WHAT YOU WILL DO | Below are the records; count the lines in which "NORSTEDTS" occurs and report only that number.
START DATA FOR ANALYSIS
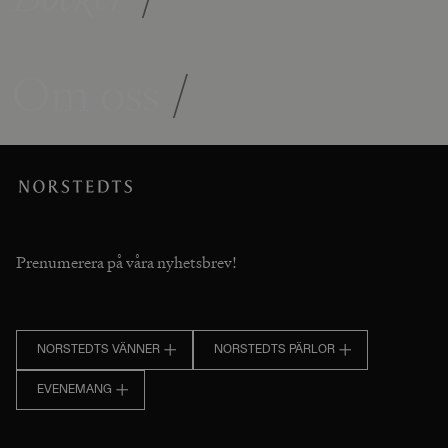
Om oss
/
Prenumerera på våra nyhetsbrev!
NORSTEDTS VÄNNER
NORSTEDTS PÄRLOR
EVENEMANG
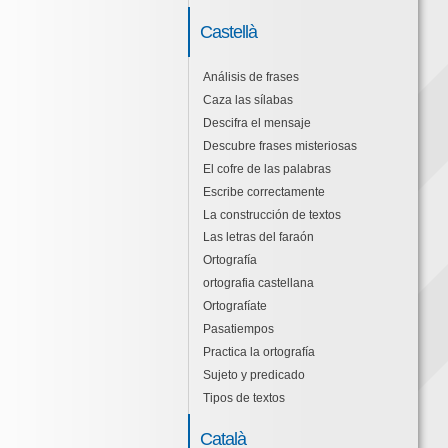
Castellà
Análisis de frases
Caza las sílabas
Descifra el mensaje
Descubre frases misteriosas
El cofre de las palabras
Escribe correctamente
La construcción de textos
Las letras del faraón
Ortografía
ortografia castellana
Ortografíate
Pasatiempos
Practica la ortografía
Sujeto y predicado
Tipos de textos
Català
END DATA FOR ANALYSIS
ANSWER TO THE EXERCISE | 2